Yes, time goes by while I am waiting for the next shipment. The scheduled arrival is next Monday. Hopefully the poles will be straight.

I have been killing time with doing whatever comes up in my mind. Tuesday I spent all day on board Sundowner, Peter (a Serbian) has a sowing machine. In the morning I helped him sowing on his dodger / bimini roof connection. Then in the afternoon he patched up my dodger. I had started a patch myself (by hand, that took hours on Sunday morning), we tried to build on top of that work, but it turned out pretty ugly. All the other patches were came out way better.

Yesterday I went to install the dodger, but the problem is that it is too small for the frame (it always was, and patching made it worse). I had to think about that, but decided that there is of course no way of making the canvas bigger. So, I went for making the frame a little smaller. Cut off about 10-15mm from every tube, and now it fits snug and nicely.

To finish it off, I needed to put in some holding screws, to replace the ones that were frozen up, and I had drilled out in Jacksonville. For that I had to drill in the stainless steel, so I started the engine and tried running the drill on the inverter. That was a complete pain in the butt. The inverter is 350W and is overload protected (it shuts itself off). When you just start to drill the current is normally the highest, so I had to start it carefully, and maybe one out of two times it would work. Now, let me tell you, that stainless steel is hard, hardhard. I broke three drill bits, but finally I did get through.

Last night the outboard gave up on me. It was dark, and only a short distance to the boat, so I just rowed back.

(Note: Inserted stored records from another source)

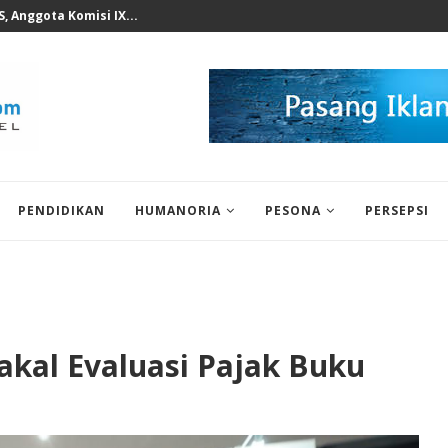
n KWP Terhadap Deddy...
PENDIDIKAN
HUMANORIA
PESONA
PERSEPSI
Bakal Evaluasi Pajak Buku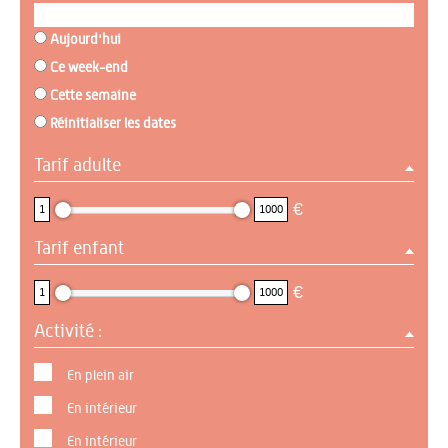
Aujourd'hui
Ce week-end
Cette semaine
Réinitialiser les dates
Tarif adulte
1 : 1000
€
1
1000
Tarif enfant
1 : 1000
€
1
1000
Activité :
En plein air
En intérieur
En intérieur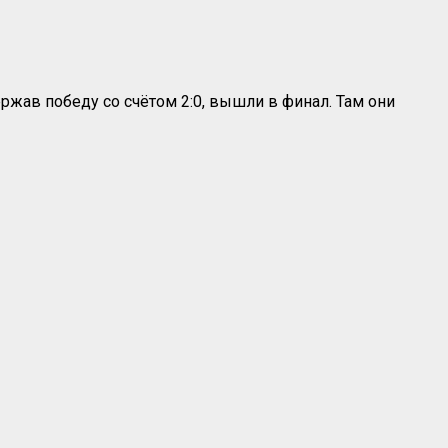
держав победу со счётом 2:0, вышли в финал. Там они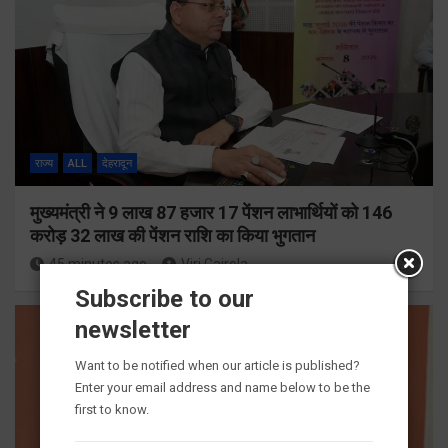
राज्य
ALL
देहरादून
मुख्यमंत्री ने 9 लाख 87 हजार 17 पेंशन लाभार्थियों को 146
करोड़ 32 लाख की पेंशन राशि का किया भुगतान
45 minutes ago
Viri Gairola
Subscribe to our
newsletter
Want to be notified when our article is published?
Enter your email address and name below to be the
first to know.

Than it started raining overnight, and it was rainy all morning. Not much I could do outside the boat, so I did some reading (have read a good number of books over the last weeks) and was bored enough to give the heater a good polishing.

After lunch it started to clear up a little, so I went to fix the outboard. Took the carburator apart, but could not find anything wrong. Then took the spark plug out, that looked black. Cleaned it, but would not work yet, so replaced the spark plug, and it started running. Probably need to give the spark plugs some attention weekly. But, I am still very happy with the dinghy and outboard. Did not spend much money on them, and they work just find. Now, I can’t get it to plane, so my economic speed is about 4 knots. But it gets me there.

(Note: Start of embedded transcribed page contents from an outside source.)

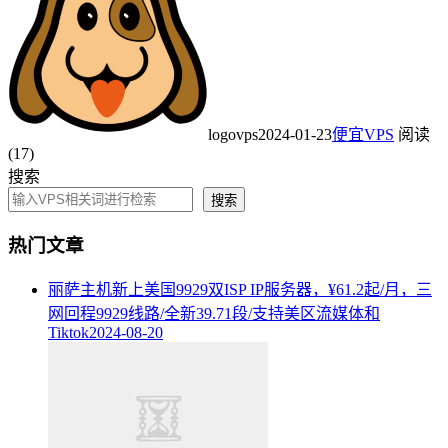
logovps
2024-01-23
便宜VPS
阅读
(17)
搜索
搜索
热门文章
丽萨主机新上美国9929双ISP IP服务器，¥61.2起/月，三
网回程9929线路/全新39.71段/支持美区流媒体和
Tiktok
2024-08-20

I have been scouting the cockpit and stern to see where the wind generator is going to be mounted. Not quite sure yet, there is not much room for that kind of gear on a double ender (spitsgatter).

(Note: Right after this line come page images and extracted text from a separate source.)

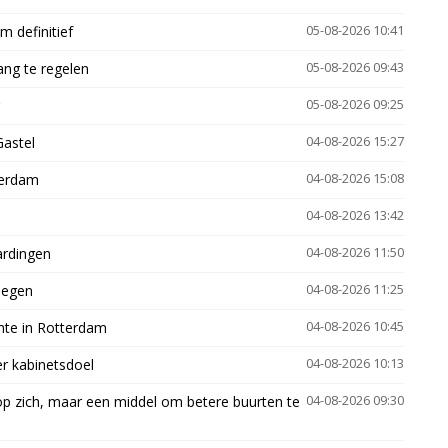
 definitief
05-08-2026 10:41
ng te regelen
05-08-2026 09:43
05-08-2026 09:25
Gastel
04-08-2026 15:27
terdam
04-08-2026 15:08
04-08-2026 13:42
ardingen
04-08-2026 11:50
megen
04-08-2026 11:25
mte in Rotterdam
04-08-2026 10:45
er kabinetsdoel
04-08-2026 10:13
p zich, maar een middel om betere buurten te
04-08-2026 09:30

Had a little hobby time interfacing my Garmin with the computer. Found a Linux program gpstransand that talks the right protocol. Was able to download my track from Port Canaveral to Fort Pierce, it took forever, turns out I had been logging my position every 10 seconds, instead of every 10 minutes. But, with the program I can upload and download waypoints, routes, and tracks. Once I have a little more juice in the batteries, I will start playing with converting those to usable other formats (like Google Earth).